* **Data section**:

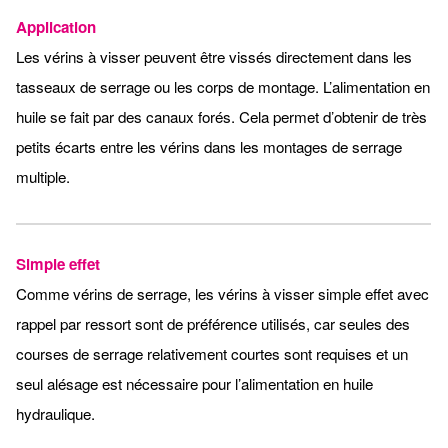
Application
Les vérins à visser peuvent être vissés directement dans les
tasseaux de serrage ou les corps de montage. L’alimentation en
huile se fait par des canaux forés. Cela permet d’obtenir de très
petits écarts entre les vérins dans les montages de serrage
multiple.
Simple effet
Comme vérins de serrage, les vérins à visser simple effet avec
rappel par ressort sont de préférence utilisés, car seules des
courses de serrage relativement courtes sont requises et un
seul alésage est nécessaire pour l’alimentation en huile
hydraulique.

* **Work to complete**: Number of lines above containing "dans": state it and nothing else.

* **Task answer**: 2